- [What you have to do]
Word for word, copy the line that contains "January 20, 2018" and each line after it in the data below. Pictures stay out of the copy.

___

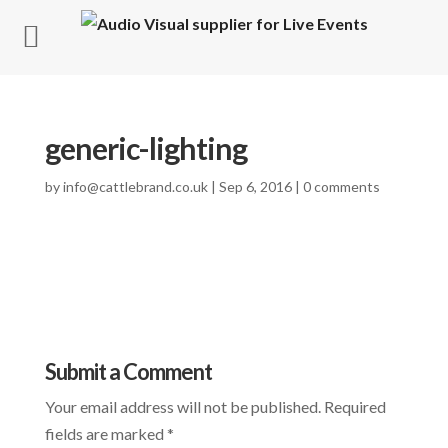
generic-lighting
by
info@cattlebrand.co.uk
|
Sep 6, 2016
|
0 comments
Submit a Comment
Your email address will not be published.
Required
fields are marked
*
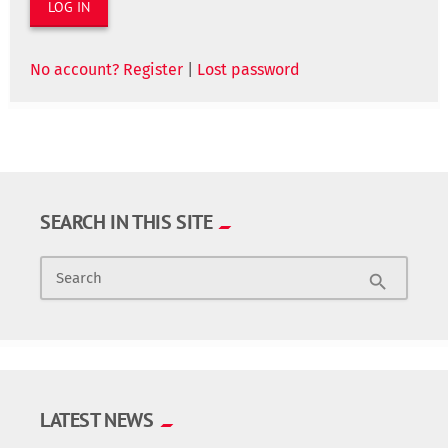
No account? Register
|
Lost password
SEARCH IN THIS SITE
Search
search
LATEST NEWS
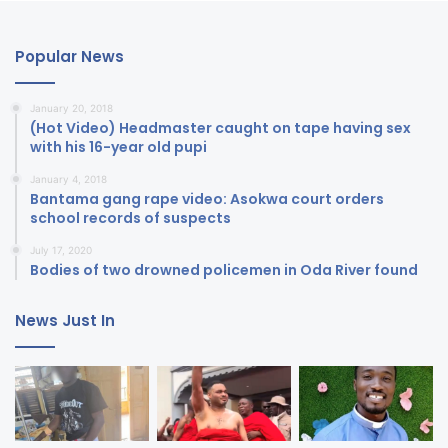
Popular News
January 20, 2018
(Hot Video) Headmaster caught on tape having sex
with his 16-year old pupi
January 4, 2018
Bantama gang rape video: Asokwa court orders
school records of suspects
July 17, 2020
Bodies of two drowned policemen in Oda River found
News Just In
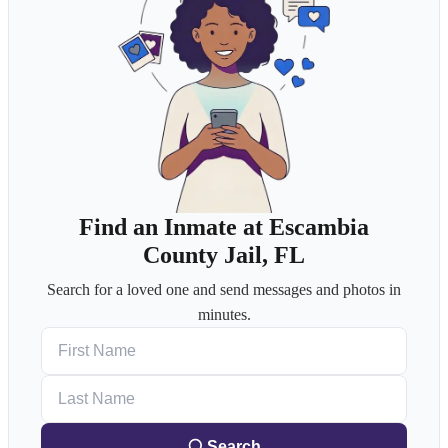
Find an Inmate at Escambia
County Jail, FL
Search for a loved one and send messages and photos in
minutes.
First Name
Last Name
Search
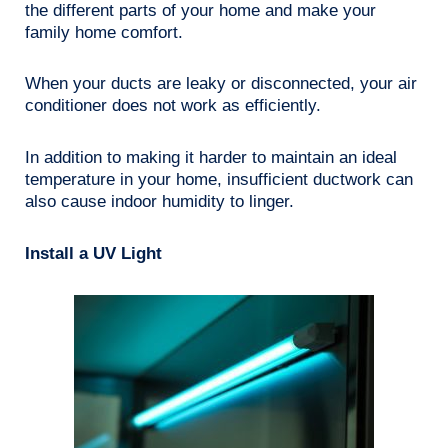
the different parts of your home and make your
family home comfort.
When your ducts are leaky or disconnected, your air
conditioner does not work as efficiently.
In addition to making it harder to maintain an ideal
temperature in your home, insufficient ductwork can
also cause indoor humidity to linger.
Install a UV Light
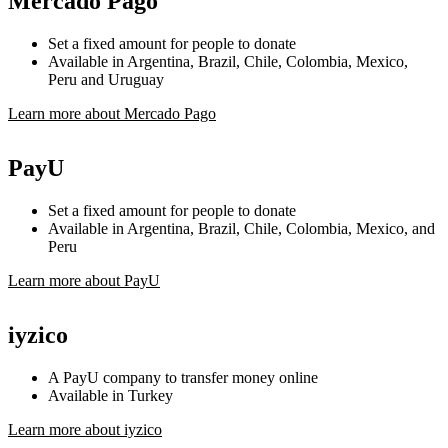
Mercado Pago
Set a fixed amount for people to donate
Available in Argentina, Brazil, Chile, Colombia, Mexico,
Peru and Uruguay
Learn more about Mercado Pago
PayU
Set a fixed amount for people to donate
Available in Argentina, Brazil, Chile, Colombia, Mexico, and
Peru
Learn more about PayU
iyzico
A PayU company to transfer money online
Available in Turkey
Learn more about iyzico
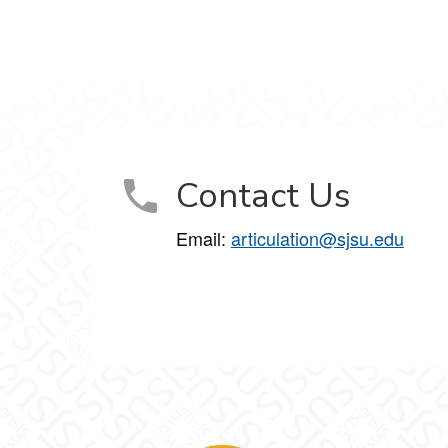
Contact Us
Email:
articulation@sjsu.edu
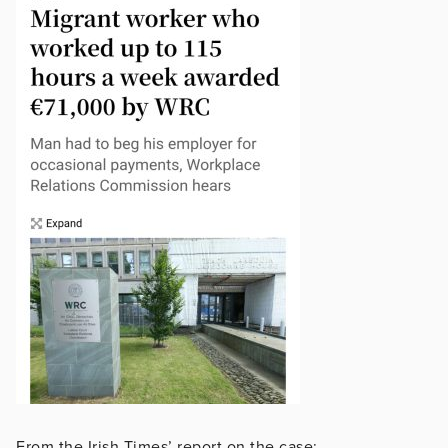
From the Irish Times’ report on the case:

___

- [Output for this task]
January 20, 2018
(Hot Video) Headmaster caught on tape having sex
with his 16-year old pupi
January 4, 2018
Bantama gang rape video: Asokwa court orders
school records of suspects
July 17, 2020
Bodies of two drowned policemen in Oda River found
News Just In
Find an Inmate at Escambia
County Jail, FL
Search for a loved one and send messages and photos in
minutes.
First Name
Last Name
Search
the different parts of your home and make your
family home comfort.
When your ducts are leaky or disconnected, your air
conditioner does not work as efficiently.
In addition to making it harder to maintain an ideal
temperature in your home, insufficient ductwork can
also cause indoor humidity to linger.
Install a UV Light
Mercado Pago
Set a fixed amount for people to donate
Available in Argentina, Brazil, Chile, Colombia, Mexico,
Peru and Uruguay
Learn more about Mercado Pago
PayU
Set a fixed amount for people to donate
Available in Argentina, Brazil, Chile, Colombia, Mexico, and
Peru
Learn more about PayU
iyzico
A PayU company to transfer money online
Available in Turkey
Learn more about iyzico
Contact Us
Email:
articulation@sjsu.edu
From the Irish Times’ report on the case:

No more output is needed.